━━━ Records to process

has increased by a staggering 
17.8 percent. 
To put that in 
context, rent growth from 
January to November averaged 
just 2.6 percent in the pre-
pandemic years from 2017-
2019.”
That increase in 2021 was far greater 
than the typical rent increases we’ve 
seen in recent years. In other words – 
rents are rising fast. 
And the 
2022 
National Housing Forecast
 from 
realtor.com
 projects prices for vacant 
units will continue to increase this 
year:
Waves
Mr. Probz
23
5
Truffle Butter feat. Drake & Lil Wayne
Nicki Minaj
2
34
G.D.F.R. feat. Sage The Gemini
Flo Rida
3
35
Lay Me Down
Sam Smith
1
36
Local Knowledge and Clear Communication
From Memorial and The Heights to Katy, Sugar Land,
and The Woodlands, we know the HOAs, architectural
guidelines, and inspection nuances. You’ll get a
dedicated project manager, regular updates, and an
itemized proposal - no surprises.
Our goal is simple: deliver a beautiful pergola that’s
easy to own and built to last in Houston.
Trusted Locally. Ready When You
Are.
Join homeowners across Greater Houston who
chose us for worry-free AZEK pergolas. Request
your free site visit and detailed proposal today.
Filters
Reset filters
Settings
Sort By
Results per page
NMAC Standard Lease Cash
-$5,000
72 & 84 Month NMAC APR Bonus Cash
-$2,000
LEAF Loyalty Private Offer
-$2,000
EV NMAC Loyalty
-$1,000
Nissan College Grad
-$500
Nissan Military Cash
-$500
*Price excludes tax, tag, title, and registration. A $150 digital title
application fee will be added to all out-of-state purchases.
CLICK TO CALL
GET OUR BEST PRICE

━━━━━━

Exercise directions: Copy every line of the material exactly, keeping all of it.

Answer box:
has increased by a staggering 
17.8 percent. 
To put that in 
context, rent growth from 
January to November averaged 
just 2.6 percent in the pre-
pandemic years from 2017-
2019.”
That increase in 2021 was far greater 
than the typical rent increases we’ve 
seen in recent years. In other words – 
rents are rising fast. 
And the 
2022 
National Housing Forecast
 from 
realtor.com
 projects prices for vacant 
units will continue to increase this 
year:
Waves
Mr. Probz
23
5
Truffle Butter feat. Drake & Lil Wayne
Nicki Minaj
2
34
G.D.F.R. feat. Sage The Gemini
Flo Rida
3
35
Lay Me Down
Sam Smith
1
36
Local Knowledge and Clear Communication
From Memorial and The Heights to Katy, Sugar Land,
and The Woodlands, we know the HOAs, architectural
guidelines, and inspection nuances. You’ll get a
dedicated project manager, regular updates, and an
itemized proposal - no surprises.
Our goal is simple: deliver a beautiful pergola that’s
easy to own and built to last in Houston.
Trusted Locally. Ready When You
Are.
Join homeowners across Greater Houston who
chose us for worry-free AZEK pergolas. Request
your free site visit and detailed proposal today.
Filters
Reset filters
Settings
Sort By
Results per page
NMAC Standard Lease Cash
-$5,000
72 & 84 Month NMAC APR Bonus Cash
-$2,000
LEAF Loyalty Private Offer
-$2,000
EV NMAC Loyalty
-$1,000
Nissan College Grad
-$500
Nissan Military Cash
-$500
*Price excludes tax, tag, title, and registration. A $150 digital title
application fee will be added to all out-of-state purchases.
CLICK TO CALL
GET OUR BEST PRICE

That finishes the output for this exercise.